A SanvaadGarh Investigation
For years, Hasdeo Arand stood at the centre of one of India’s biggest environmental battles.
Thousands of Adivasi residents protested. Environmentalists warned of irreversible ecological damage. Politicians made competing promises. The issue dominated national headlines.
Today, the cameras are gone.
But Hasdeo has not stopped changing.
While public attention shifted elsewhere, decisions affecting one of Central India’s largest contiguous forests have continued to move through official channels. The proposed Kente Extension coal block alone involves the diversion of around 1,742 hectares of forest, with mining planned for a coal block allotted to Rajasthan Rajya Vidyut Utpadan Nigam Limited (RVUNL), where Adani Enterprises serves as the mine developer and operator.
The debate today is no longer just about one coal block.
It is about the future of an entire landscape.
A Forest That Powers More Than Electricity
Spread across northern Chhattisgarh, Hasdeo Arand is more than a coal reserve.
It is home to dense sal forests, elephant corridors, rivers, and thousands of Adivasi families whose livelihoods depend on forests for food, water and income.
For decades, the region has represented a difficult question for policymakers:
Can India expand coal production without permanently altering one of its most ecologically significant forests?
The Next Phase
Coal mining in Hasdeo is not new.
The Parsa East and Kente Basan (PEKB) mine has been operational for years.
What has brought the region back into focus is the proposed expansion into adjoining coal blocks, particularly Kente Extension, which has moved through key stages of the forest clearance process. Environmental groups and local organisations have opposed the proposal, while the government and project proponents have argued that additional coal production is important for meeting energy demand.

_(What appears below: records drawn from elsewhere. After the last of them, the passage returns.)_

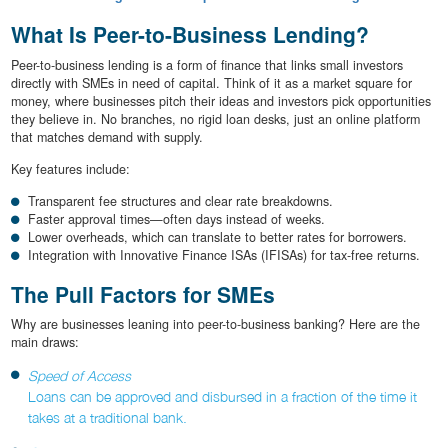
What Is Peer-to-Business Lending?
Peer-to-business lending is a form of finance that links small investors
directly with SMEs in need of capital. Think of it as a market square for
money, where businesses pitch their ideas and investors pick opportunities
they believe in. No branches, no rigid loan desks, just an online platform
that matches demand with supply.
Key features include:
Transparent fee structures and clear rate breakdowns.
Faster approval times—often days instead of weeks.
Lower overheads, which can translate to better rates for borrowers.
Integration with Innovative Finance ISAs (IFISAs) for tax-free returns.
The Pull Factors for SMEs
Why are businesses leaning into peer-to-business banking? Here are the
main draws:
Speed of Access
Loans can be approved and disbursed in a fraction of the time it
takes at a traditional bank.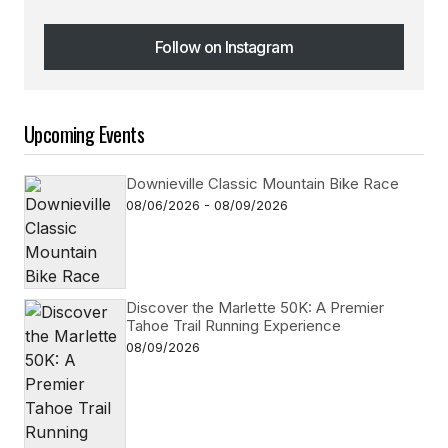
Follow on Instagram
Follow on Instagram
Upcoming Events
Downieville Classic Mountain Bike Race
08/06/2026 - 08/09/2026
Discover the Marlette 50K: A Premier
Tahoe Trail Running Experience
08/09/2026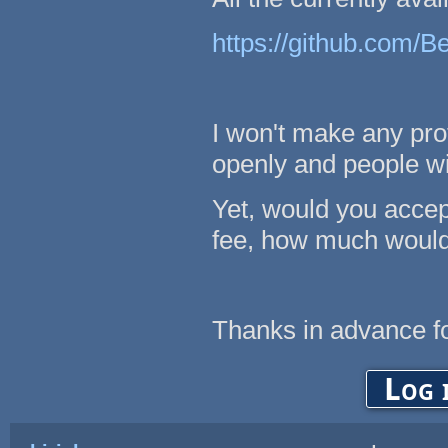
https://github.com/B
I won't make any prof
openly and people wil
Yet, would you accept
fee, how much would
Thanks in advance fo
Log 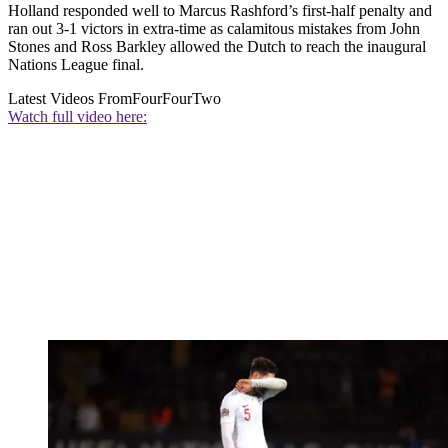
Holland responded well to Marcus Rashford’s first-half penalty and
ran out 3-1 victors in extra-time as calamitous mistakes from John
Stones and Ross Barkley allowed the Dutch to reach the inaugural
Nations League final.
Latest Videos From
FourFourTwo
Watch full video here: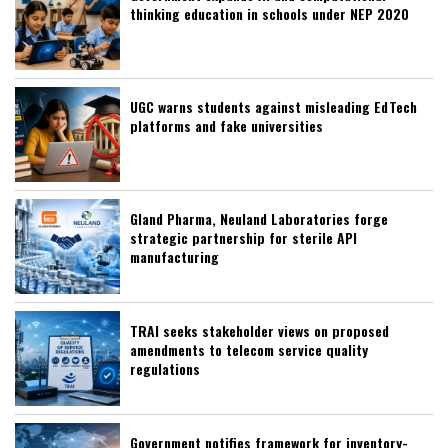
thinking education in schools under NEP 2020
UGC warns students against misleading EdTech
platforms and fake universities
Gland Pharma, Neuland Laboratories forge
strategic partnership for sterile API
manufacturing
TRAI seeks stakeholder views on proposed
amendments to telecom service quality
regulations
Government notifies framework for inventory-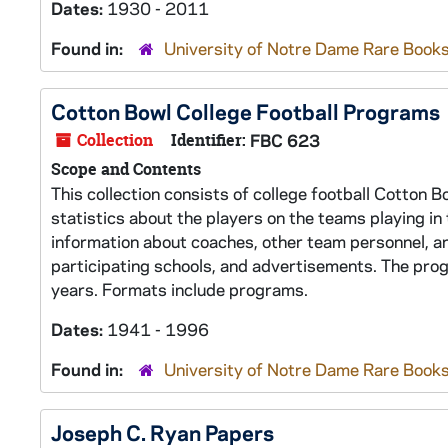
Dates:
1930 - 2011
Found in:
University of Notre Dame Rare Books
Cotton Bowl College Football Programs
Collection
Identifier:
FBC 623
Scope and Contents
This collection consists of college football Cotton 
statistics about the players on the teams playing i
information about coaches, other team personnel, an
participating schools, and advertisements. The pro
years. Formats include programs.
Dates:
1941 - 1996
Found in:
University of Notre Dame Rare Books
Joseph C. Ryan Papers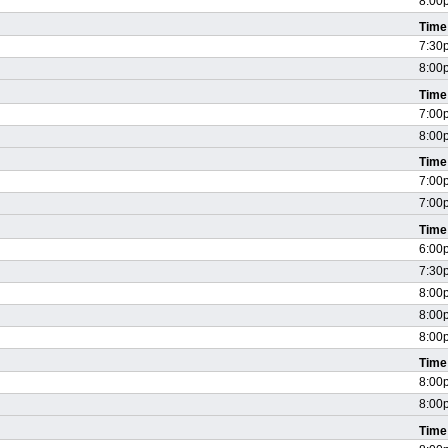
8:00
Time
7:30
8:00
Time
7:00
8:00
Time
7:00
7:00
Time
6:00
7:30
8:00
8:00
8:00
Time
8:00
8:00
Time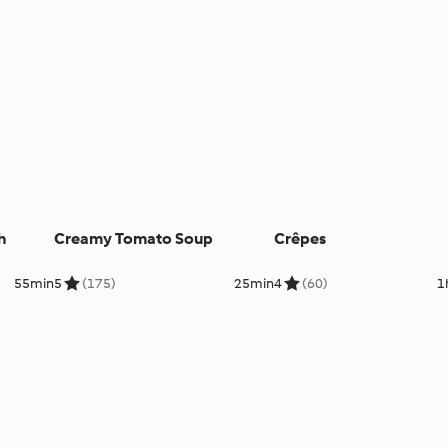
h
Creamy Tomato Soup
Crêpes
55min
5
(175)
25min
4
(60)
1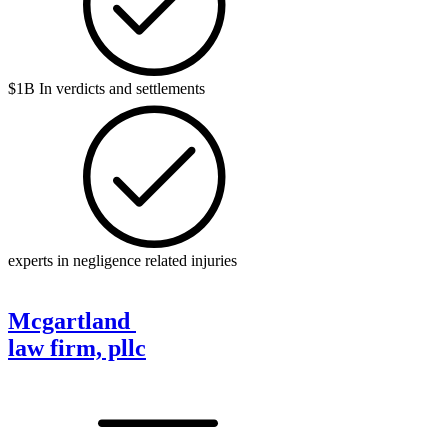
$1B In verdicts and settlements
experts in negligence related injuries
Mcgartland
law firm, pllc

The disagreement extends beyond mining itself.
It centres on forests, wildlife, community consent and long-term development.
Development or a Familiar Cycle?
Supporters argue that mining generates electricity, employment and economic growth.
Critics ask a different question.
If decades of mining have already transformed large parts of Chhattisgarh, why do many nearby communities still struggle with basic healthcare, employment, drinking water and rehabilitation?
For many residents, the concern is not only whether another mine should open.
It is whether the promises made after previous mining projects were fully delivered.
The Elephant in the Forest
Hasdeo is recognised as an important elephant habitat and movement corridor.
Earlier biodiversity assessments by government-linked research institutions highlighted the ecological importance of the landscape and recommended caution regarding additional mining activity beyond existing operations. Those findings continue to feature prominently in the public debate over future expansion.
The question remains:
Can industrial expansion and wildlife conservation coexist in one of Central India’s most sensitive forest regions?
A Story Bigger Than One Company
Public discussion around Hasdeo often focuses on one corporate name.
But the issue extends beyond any single company.
It is about how India balances three competing priorities:
- Energy security
- Environmental conservation
- Rights of forest-dependent communities
The decisions taken in Hasdeo will shape more than one mining project.
They may become a blueprint for how future critical mineral and coal projects are pursued across India.
The Question That Still Awaits an Answer
India needs electricity.
India also needs forests.
The challenge has never been choosing one over the other.
The challenge is ensuring that development is transparent, legally compliant, environmentally responsible and fair to the people who have lived in these forests for generations.
As the national conversation moves on, Hasdeo remains.
Still standing.
Still contested.
Still asking a question that India has yet to answer:
How much forest is a nation willing to lose in the name of development?